Print version ISSN 1516-3180On-line version ISSN 1806-9460

Sao Paulo Med. J. vol.117 n.1 São Paulo Jan. 1999 

Case Report

Alfio José Tincani, Antonio Santos Martins
Albina Altemani, Rui Carlos Scanavini Jr.
Gilson Barreto, Henriette de Toledo Lage
João Batista Valério, Giulianno Molina


Parapharyngeal space tumors: considerations in 26 cases
Head and Neck Service, Department of Surgery, Faculdade de Ciências Médicas, Universidade Estadual de Campinas (UNICAMP), Campinas, Brazil




CONTEXT: Parapharyngeal space tumors comprise less than 0.5% of all head and neck neoplasms.1 The majority of these tumors are benign, but surgery is usually required to establish the diagnosis and treat the patients. We present 26 patients treated surgically for tumors arising in the parapharyngeal space (PPS) at the State University of Campinas Hospital – UNICAMP.
CASES SERIE: Of these, 17 (65.5%) had benign and 9 (34.6%) malignant neoplasms.

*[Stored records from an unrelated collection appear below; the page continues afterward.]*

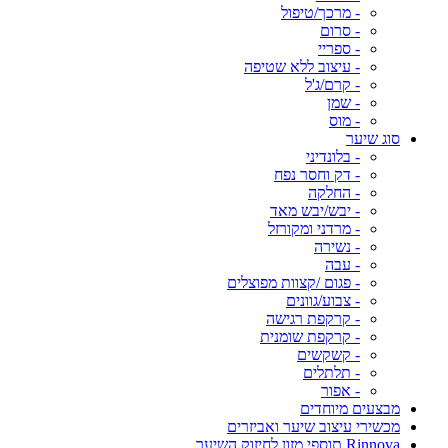
- מרכך/טיפול
- סרום
- ספריי
- עיצוב ללא שטיפה
- קרם/ג'ל
- שמן
- מוס
סוג שיער
- בלונדיני
- דק וחסר נפח
- החלקה
- יבש/יבש מאד
- מרדני ומקורזל
- נשירה
- עבה
- פגום /קצוות מפוצלים
- צבוע/גוונים
- קרקפת רגישה
- קרקפת שומנית
- קשקשים
- תלתלים
- אפור
מבצעים מיוחדים
מכשירי עיצוב שיער ואביזרים
Rinnova תוספי מזון לחיזוק השיער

The surgical and pathological data relevant to these cases are highlighted, observing any local recurrence, surgical complications and the five-year survival. Neurogenic tumors and soft tissue sarcomas were, respectively, the most frequent benign (35.3%) and malignant neoplasms (44.5%). Benign tumors accounted for the majority of the cases and involved minimal surgical morbidity with no recurrence during a median follow-up of five years. Malignant tumors had a high rate of recurrence and mortality. Surgery is the treatment of choice for PPS tumors. A knowledge of the anatomy of this site is essential for the safe performance of surgical procedures. Malignant neoplasms have a poor prognosis. Fine needle aspiration was helpful in diagnosis of all tumors.
KEY WORDS: Parapharyngeal Space Tumors. Head and Neck Tumors. Parapharyngeal Neoplasms. Head and Neck Surgery.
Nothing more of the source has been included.